ITespresso.fr : On a l’impression que tu voudrais tourner la page Seesmic et lancer un nouveau défi…
Loïc Le Meur : Seesmic est un échec, je le sais. Mais je suis tenace. On multiplie les pistes jusqu’à ce qu’on trouve celle qui marche. J’ai bon espoir d’équilibrer Seesmic avec une petite équipe, un service simple et un modèle stable.

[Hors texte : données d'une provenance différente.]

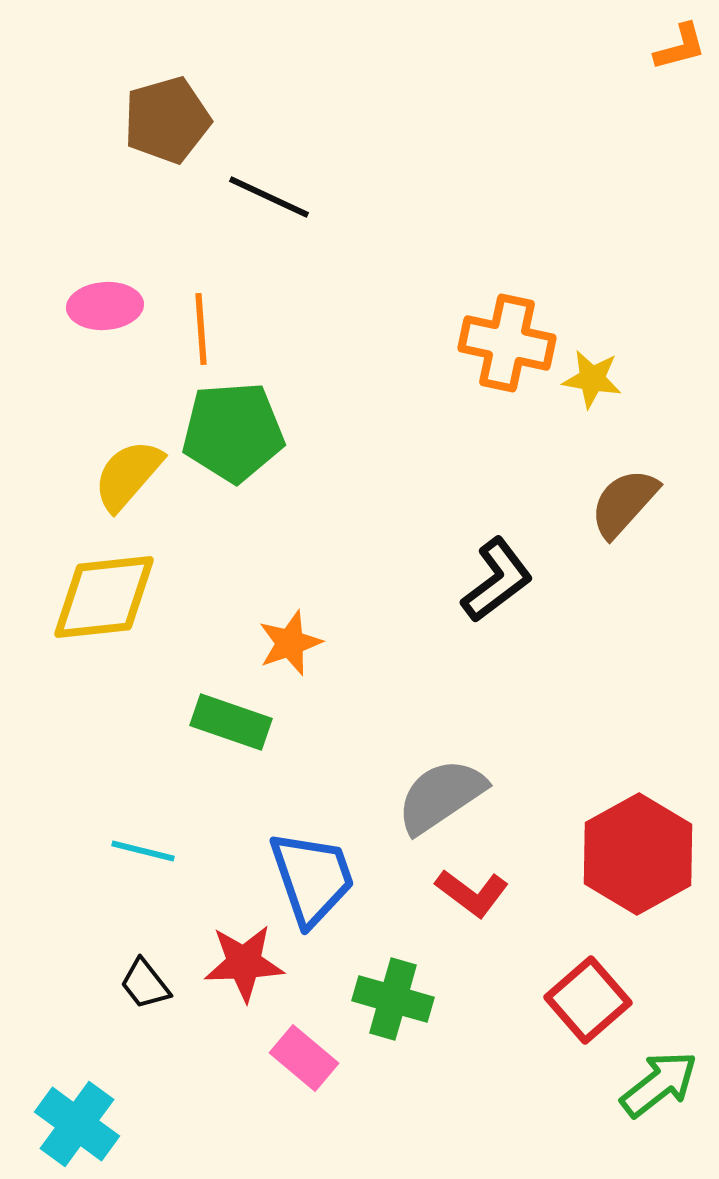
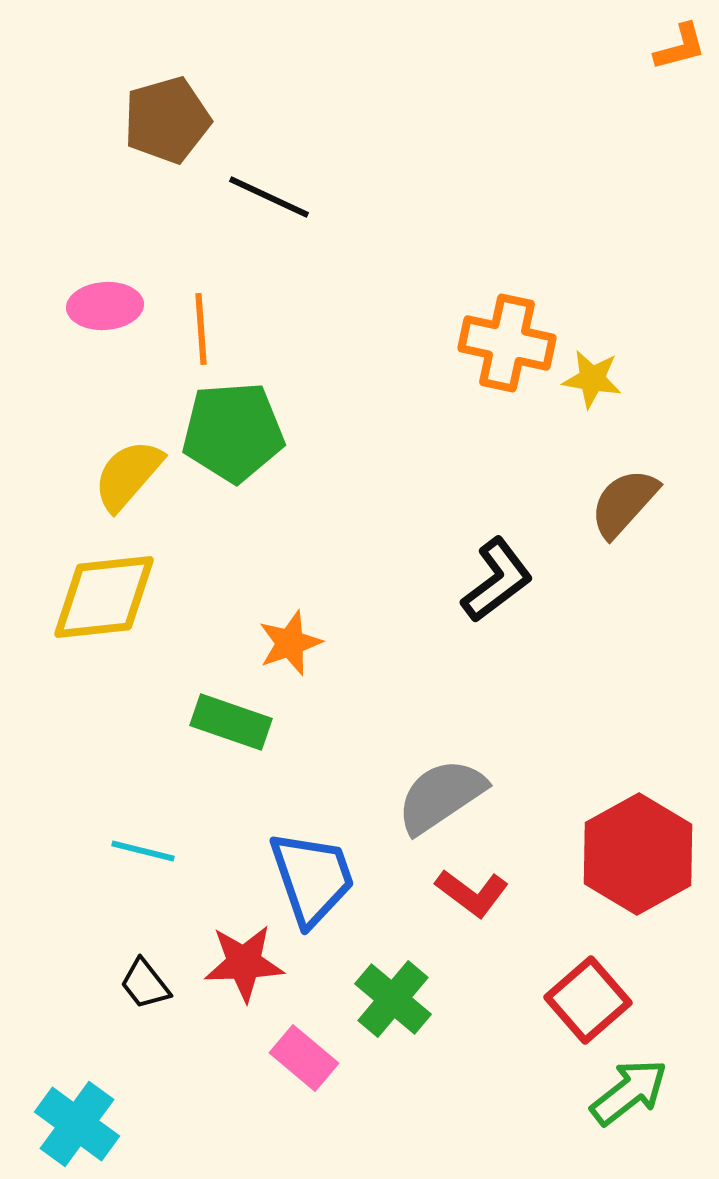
green cross: rotated 24 degrees clockwise
green arrow: moved 30 px left, 8 px down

Dans ma vie, j’ai créé cinq start-up et j’en ai revendu trois. Mon objectif personnel n’est pas financier. Je vis plutôt confortablement. J’ai surtout envie de faire des choses qui m’intéressent et je ne compte pas m’arrêter là : faire le prochain Instagram avec le potentiel de millions d’utilisateurs. C’est plus fort que moi.
ITespresso.fr : Entre l’Europe et les Etats-Unis, quelles différences observes-tu en termes de dynamisme d’écosystèmes de start-up ?
Loïc Le Meur : L’ambition et le risque. Parmi les entrepreneurs que tu croises dans la Silicon Valley, ils veulent tous devenir un Mark Zuckerberg et créer un Facebook.
Autre grande différence : l’échec n’est pas un problème ici, c’est la capacité de rebondir.
Néanmoins, il existe une certaine dynamique start-up en Europe. Pour la dernière édition LeWeb Paris, on a recensé 800 start-up en compétition (600 à Londres). C’est énorme. Et elles sont plutôt de bonne qualité et on peut se féliciter de ce regain d’entrepreneuriat.
Mais, après, il faut regarder quelles start-up disposent d’un véritable rayonnement mondial. Tu les comptes sur les doigts d’une main : Rovio, Spotify, SoundCloud…
Dans la Silicon Valley, on est capable de créer des grands succès planétaires comme Zynga. Je trouve qu’il n’y a pas assez de succès globaux à partir de l’Europe. Et c’est dommage. L’environnement n’est peut-être pas encore suffisamment propice.